**ACTIVITY**
Among the entries below, please show each line that carries the word "Sales".

Dataset entries:
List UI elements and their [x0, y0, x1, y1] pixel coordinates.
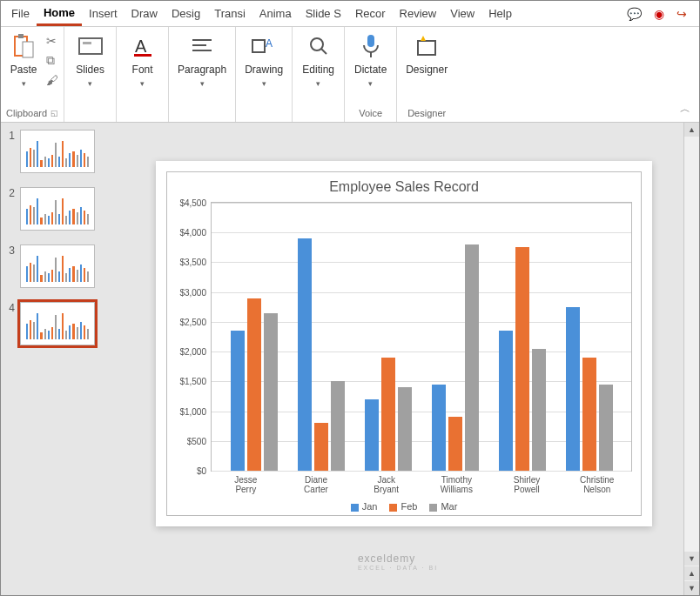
paragraph-icon [188, 32, 216, 60]
legend-item: Mar [429, 501, 457, 512]
svg-text:A: A [266, 37, 273, 50]
group-editing: Editing ▾ [293, 27, 345, 122]
chart[interactable]: Employee Sales Record $0$500$1,000$1,500… [166, 171, 642, 516]
bar [331, 381, 345, 471]
bar-group [488, 203, 555, 471]
tab-view[interactable]: View [443, 3, 481, 24]
search-icon [305, 32, 333, 60]
thumbnail-2[interactable] [20, 187, 95, 231]
dictate-button[interactable]: Dictate ▾ [351, 30, 390, 90]
group-font: A Font ▾ [117, 27, 169, 122]
thumbnail-number: 2 [4, 187, 15, 199]
bar [566, 307, 580, 471]
group-label-clipboard: Clipboard [6, 108, 47, 118]
tab-animations[interactable]: Anima [252, 3, 299, 24]
slides-icon [77, 32, 104, 60]
scroll-up-icon[interactable]: ▲ [684, 123, 699, 137]
designer-icon [413, 32, 441, 60]
chevron-down-icon: ▾ [22, 79, 26, 88]
paste-label: Paste [10, 64, 37, 76]
microphone-icon [357, 32, 385, 60]
thumbnail-4[interactable] [20, 302, 95, 345]
group-paragraph: Paragraph ▾ [169, 27, 236, 122]
cut-icon[interactable]: ✂ [46, 34, 58, 48]
svg-rect-4 [83, 42, 91, 44]
svg-rect-1 [18, 34, 24, 38]
font-button[interactable]: A Font ▾ [125, 30, 160, 90]
bar [381, 358, 395, 471]
svg-rect-3 [79, 38, 102, 54]
chart-title: Employee Sales Record [167, 172, 641, 198]
slide[interactable]: Employee Sales Record $0$500$1,000$1,500… [156, 161, 652, 526]
group-slides: Slides ▾ [64, 27, 117, 122]
clipboard-icon [10, 32, 37, 60]
paste-button[interactable]: Paste ▾ [6, 30, 41, 90]
thumbnail-row: 1 [4, 130, 109, 173]
tab-transitions[interactable]: Transi [207, 3, 252, 24]
y-tick: $4,000 [172, 228, 206, 238]
bar [365, 399, 379, 471]
legend-item: Jan [351, 501, 378, 512]
y-tick: $1,500 [172, 377, 206, 386]
tab-insert[interactable]: Insert [82, 3, 125, 24]
editing-button[interactable]: Editing ▾ [299, 30, 338, 90]
prev-slide-icon[interactable]: ▲ [684, 566, 699, 580]
tab-draw[interactable]: Draw [125, 3, 165, 24]
svg-rect-6 [134, 54, 151, 57]
menu-tabs: File Home Insert Draw Desig Transi Anima… [1, 1, 699, 27]
y-tick: $1,000 [172, 406, 206, 416]
bar [582, 358, 596, 471]
tab-record[interactable]: Recor [348, 3, 393, 24]
tab-file[interactable]: File [4, 3, 37, 24]
scroll-down-icon[interactable]: ▼ [684, 552, 699, 566]
chart-legend: JanFebMar [167, 496, 641, 515]
bar [532, 349, 546, 471]
record-icon[interactable]: ◉ [654, 7, 664, 21]
thumbnail-number: 1 [4, 130, 15, 142]
bar-group [220, 203, 287, 471]
tab-review[interactable]: Review [393, 3, 444, 24]
bar [314, 423, 328, 471]
slide-canvas[interactable]: Employee Sales Record $0$500$1,000$1,500… [112, 123, 683, 595]
vertical-scrollbar[interactable]: ▲ ▼ ▲ ▼ [683, 123, 699, 595]
collapse-ribbon-icon[interactable]: ︿ [671, 97, 699, 122]
designer-button[interactable]: Designer [402, 30, 451, 77]
group-designer: Designer Designer [397, 27, 456, 122]
bar [247, 298, 261, 471]
svg-text:A: A [135, 37, 147, 56]
slides-button[interactable]: Slides ▾ [72, 30, 108, 90]
tab-design[interactable]: Desig [165, 3, 207, 24]
thumbnail-row: 2 [4, 187, 109, 231]
copy-icon[interactable]: ⧉ [46, 53, 58, 68]
group-drawing: A Drawing ▾ [236, 27, 293, 122]
thumbnail-number: 4 [4, 302, 15, 314]
thumbnail-3[interactable] [20, 244, 95, 288]
bar-group [421, 203, 488, 471]
thumbnail-1[interactable] [20, 130, 95, 173]
y-tick: $3,500 [172, 258, 206, 267]
x-label: JessePerry [211, 473, 281, 496]
dialog-launcher-icon[interactable]: ◱ [50, 109, 58, 117]
x-label: JackBryant [351, 473, 421, 496]
tab-slideshow[interactable]: Slide S [299, 3, 348, 24]
paragraph-button[interactable]: Paragraph ▾ [174, 30, 230, 90]
format-painter-icon[interactable]: 🖌 [46, 73, 58, 87]
thumbnail-row: 3 [4, 244, 109, 288]
group-voice: Dictate ▾ Voice [345, 27, 397, 122]
share-icon[interactable]: ↪ [676, 7, 687, 21]
tab-help[interactable]: Help [481, 3, 519, 24]
bar-group [287, 203, 354, 471]
y-tick: $4,500 [172, 198, 206, 208]
comment-icon[interactable]: 💬 [627, 7, 642, 21]
font-icon: A [129, 32, 157, 60]
bar [465, 244, 479, 471]
svg-line-13 [321, 49, 326, 54]
workspace: 1234 Employee Sales Record $0$500$1,000$… [1, 123, 699, 595]
x-label: ChristineNelson [562, 473, 632, 496]
next-slide-icon[interactable]: ▼ [684, 581, 699, 595]
tab-home[interactable]: Home [37, 2, 82, 26]
bar [231, 331, 245, 471]
drawing-button[interactable]: A Drawing ▾ [241, 30, 286, 90]
x-label: TimothyWilliams [421, 473, 492, 496]
x-label: ShirleyPowell [492, 473, 562, 496]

**RESULT BELOW**
chart[interactable]: Employee Sales Record $0$500$1,000$1,500… [166, 171, 642, 516]
chart-title: Employee Sales Record [167, 172, 641, 198]
slide[interactable]: Employee Sales Record $0$500$1,000$1,500… [156, 161, 652, 526]
slide-canvas[interactable]: Employee Sales Record $0$500$1,000$1,500… [112, 123, 683, 595]
workspace: 1234 Employee Sales Record $0$500$1,000$… [1, 123, 699, 595]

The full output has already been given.